Harry and the others watched as the Czech revealed a small trap door hiding among the gravelly detritus in the bottom of the tunnel.

“If I can just…” Liška strained hard as he desperately tried the cavity pull handle on the trapdoor in the floor at the end of the tunnel. “It’s too heavy for me alone,” he said down among the skulls, arms and legs that surrounded them on all sides, packed into place to form a wall of human bones.

“Let me at it,” Harry said. “Take this.” He crouched down over the trapdoor and heaved as hard as he could but there was no movement. He turned to face Liška “How the hell did you get this thing open?”

“There were two of us,” he said absent-mindedly. “Me and Jean-Paul.”

Harry scanned the faces of Liška and Niko Weber. “So maybe if there were two or three of us right now we might be making more progress?”

“I have a very weak back,” Niko said apologetically.

“I wonder why,” Zoey muttered with a sideways glance at his belly.

“This is all muscle,” Niko said. “I work out.”

Zoey shook her head. “The only thing you work out is how to get out of going to the gym.”

Liška wiped the sweat from his forehead with a handkerchief from his pocket and walked over to Harry. Far above, all of Paris was frozen, and the catacombs were cold enough for them to see their breath in the air. Liška’s sweat was caused by fear, not heat, and now he stuffed the cloth back on his pocket and crouched beside the Englishman.

“You couldn’t have just put this in a safety deposit box?” Zoey said.

“Banks have an annoying habit of asking questions about what they’re storing for you,” Liška said. “So no.”

With a final pull the trapdoor swung open and sent a shower of dust bursting into their faces. Harry coughed the cloud of dust from his lungs and waved it out of his face as he took the first few steps below the trapdoor. The first things he saw were broken bones strewn on the flagstones and thick cobwebs hanging from the ceiling.

The others followed him, and they moved down the steps into a claustrophobic vault, now so far below the city they may as well be in another world. Shining the flashlight from side to side as their shoes crunched on the gravel, they finally reached the far wall.

Lucia tripped on a crack in the flagstone floor and fell into the wall, almost putting her hand through an old, desiccated skull as she tried to stop herself. She tried to scream but Harry stifled it with his hand. “Let’s try to keep this delightful little place just for us, shall we, darling?”

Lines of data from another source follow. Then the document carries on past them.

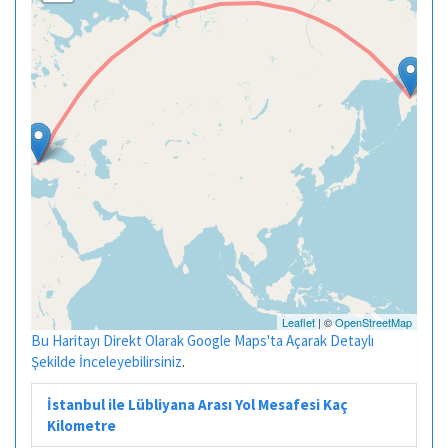
Leaflet
| ©
OpenStreetMap
Bu Haritayı Direkt Olarak Google Maps'ta Açarak Detaylı
Şekilde İnceleyebilirsiniz
.
İstanbul ile Lübliyana Arası Yol Mesafesi Kaç
Kilometre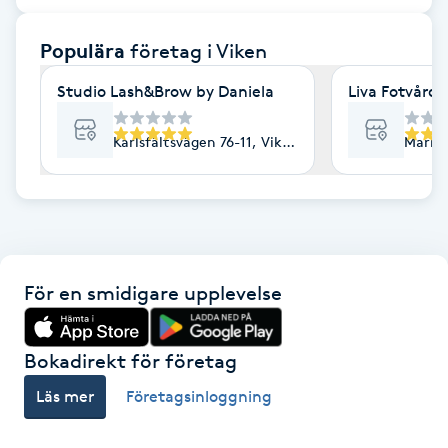
F
Populära
företag
i Viken
Face framing
Studio Lash&Brow by Daniela
Liva Fotvård
Faceliftmassage
Karlsfältsvägen 76-11, Viken
Marka
Fet hårbotten
Fettreducering
För en smidigare upplevelse
Fibromassage
Fillers
Bokadirekt för företag
Läs mer
Företagsinloggning
Fotmassage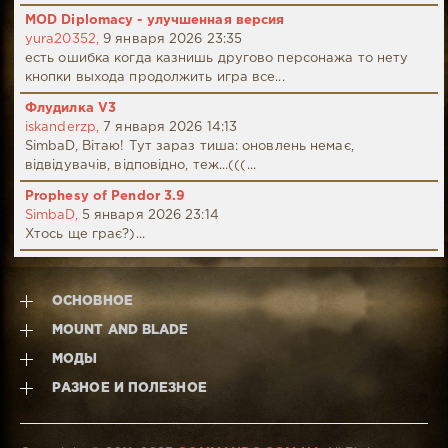
MOD Diplomacy - улучшенная версия
yura20352,
9 января 2026 23:35
есть ошибка когда казнишь другово персонажа то нету
кнопки выхода продолжить игра все...
Флудилка V3
iskanderzp,
7 января 2026 14:13
SimbaD, Вітаю! Тут зараз тиша: оновлень немає,
відвідувачів, відповідно, теж...(((...
Prophesy of Pendor 3.9
SimbaD,
5 января 2026 23:14
Хтось ще грає?)...
ОСНОВНОЕ
MOUNT AND BLADE
МОДЫ
РАЗНОЕ И ПОЛЕЗНОЕ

Before she could respond, Liška barged forward and pointed at an area in front of them in the wall of skulls. “There it is,” he said. “It’s in there, behind that skull.”

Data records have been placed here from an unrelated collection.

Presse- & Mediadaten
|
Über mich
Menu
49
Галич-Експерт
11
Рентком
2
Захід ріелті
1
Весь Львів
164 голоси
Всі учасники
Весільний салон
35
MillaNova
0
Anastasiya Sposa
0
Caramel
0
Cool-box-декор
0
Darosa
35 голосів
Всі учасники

“How can you be sure?” Zoey said.

The Czech turned to her. “I have a good memory for skulls,” he said.

“And on the site of a hospital that used to treat victims of the Black Death,” Harry said. “I see you have sense of humor, Andrej.”

“That was not why I chose it,” he said flatly. “I already told you — my sister’s husband works for the Paris Musées and he helped me access it. He risked his job for me.”

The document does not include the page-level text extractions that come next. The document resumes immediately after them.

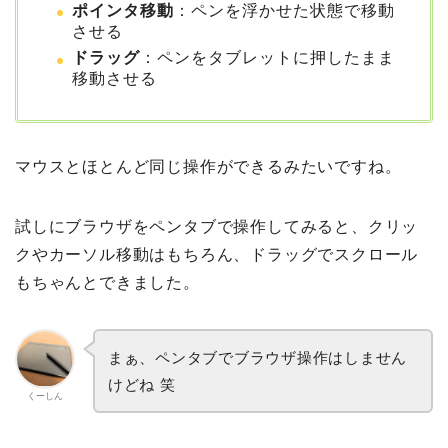
ポインタ移動
：ペンを浮かせた状態で移動
させる
ドラッグ
：ペンをタブレットに押したまま
移動させる
マウスとほとんど同じ操作ができるみたいですね。
試しにブラウザをペンタブで操作してみると、クリッ
クやカーソル移動はもちろん、ドラッグでスクロール
もちゃんとできました。
まぁ、ペンタブでブラウザ操作はしません
けどね 笑
くーしん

Zoey shuddered and looked over her shoulder into the gloomy, damp darkness. “You sure don’t screw around when you hide something, Chekov. I’ll give you that.”

Liška pulled the broken rocks apart and made a small space just big enough for his arms to push into the hole. Harry watched as he struggled to locate the object for a few seconds, cursing as he tried to find it. Then his eyes lit up and he turned to the others. “I have it.”

“So get it out and we can split,” Zoey said.

“That’s a very good idea,” Lucia said, glancing at her watch. “It’s getting dark out there now and half the French police are searching the city for us.”

“Night gives us an advantage,” Harry said.

The Czech scientist gently pulled a metallic object from the hole in the vault’s wall with the care of a mother carrying a newborn baby. “This is it… it’s still here, thank God!”